On June 16, 2025, an investor subscribed to 1,317,750 common shares of Holdings in exchange for $5,271,000. This investor previously extended to the Company bridge loans in the aggregate principal amount of $2,500,000, which was settled at closing of the BCA (as defined in the Business Combination disclosure above) on June 18, 2025, as discussed in the Bridge Loan Agreements disclosure above. The remaining PIPE commitment of $2,814,500 was paid to the Company at closing at which time 1,317,750 common shares of Holdings were issued to the investor.

 

On June 17, 2025, an investor subscribed to 1,755,786 common shares of Holdings in exchange for $7,023,143.

 

Equity Line of Credit:

 

On June 18, 2025, the Company entered into a share subscription of line of credit agreement (the “ELOC”) with New Circle Principle Investments LLC (“New Circle”) under which the Company can access up to fifty million ($50,000,000) in aggregate proceeds.
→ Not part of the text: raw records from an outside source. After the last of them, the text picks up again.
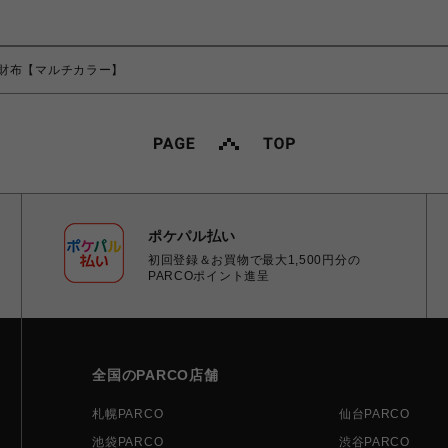
財布【マルチカラー】
ポケパル払い
初回登録＆お買物で最大1,500円分の
PARCOポイント進呈
全国のPARCO店舗
札幌PARCO
仙台PARCO
池袋PARCO
渋谷PARCO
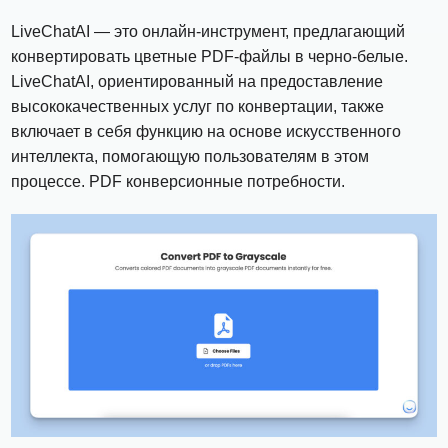
LiveChatAI — это онлайн-инструмент, предлагающий
конвертировать цветные PDF-файлы в черно-белые.
LiveChatAI, ориентированный на предоставление
высококачественных услуг по конвертации, также
включает в себя функцию на основе искусственного
интеллекта, помогающую пользователям в этом
процессе. PDF конверсионные потребности.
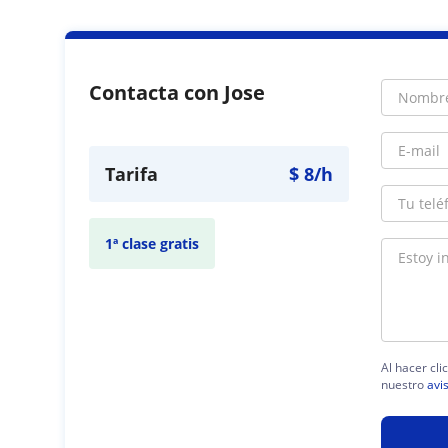
Contacta con Jose
Tarifa
$
8
/h
1ª clase gratis
Al hacer cli
nuestro
avi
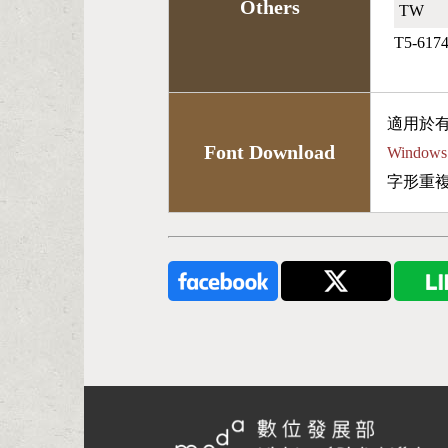
Others
TW🇹🇼
T5-617
適用於
Font Download
Wind
字形重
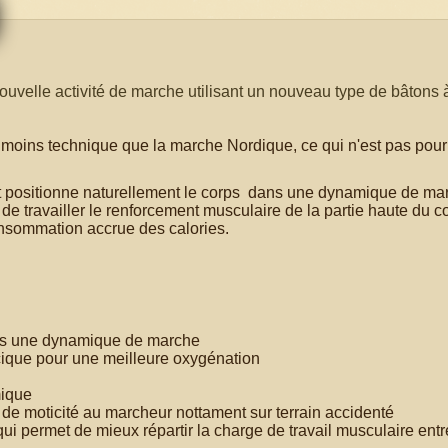
lle activité de marche utilisant un nouveau type de bâtons à
up moins technique que la marche Nordique, ce qui n'est pas pour
t positionne naturellement le corps dans une dynamique de mar
 de travailler le renforcement musculaire de la partie haute du c
consommation accrue des calories.
 dynamique de marche
our une meilleure oxygénation
mique
ité au marcheur nottament sur terrain accidenté
e mieux répartir la charge de travail musculaire entre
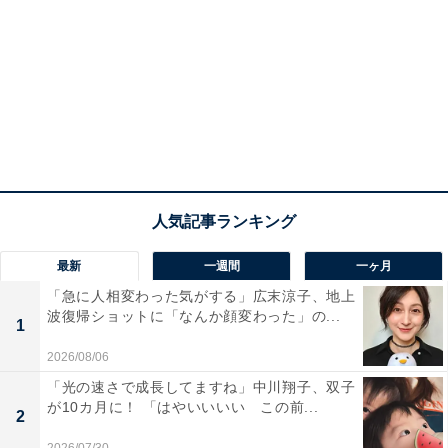
最新
一週間
一ヶ月
「急に人相変わった気がする」広末涼子、地上
波復帰ショットに「なんか顔変わった」の...
1
2026/08/06
「光の速さで成長してますね」中川翔子、双子
が10カ月に！ 「はやいいいい この前...
2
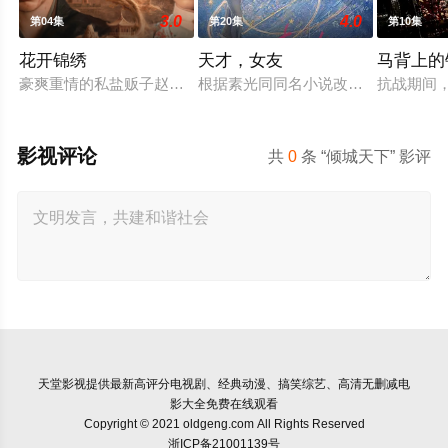
3.0
4.0
第04集
第20集
第10集
花开锦绣
天才，女友
马背上的
豪爽重情的私盐贩子赵凌虽出身草莽，却心怀壮志，他结识了遭
根据素光同同名小说改编。江逾白长
抗战期间
影视评论
共
0
条 “倾城天下” 影评
天堂影视
提供最新高评分电视剧、经典动漫、搞笑综艺、高清无删减电
影大全免费在线观看
Copyright © 2021 oldgeng.com All Rights Reserved
浙ICP备21001139号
The Company shall pay a commitment fee to the New Circle in the form of shares of common stock of Holding’s with an aggregate market value equal to $350,000, the market value of which shall be determined based on the closing price of the such common stock on the date a Form S-1 is declared effective by the SEC. Such Form S-1 is to be filed 60 days after the close of the BCA agreement. No commitment fee payment nor draw down of the ELOC has occurred as of the date of issuance of these consolidated financial statements.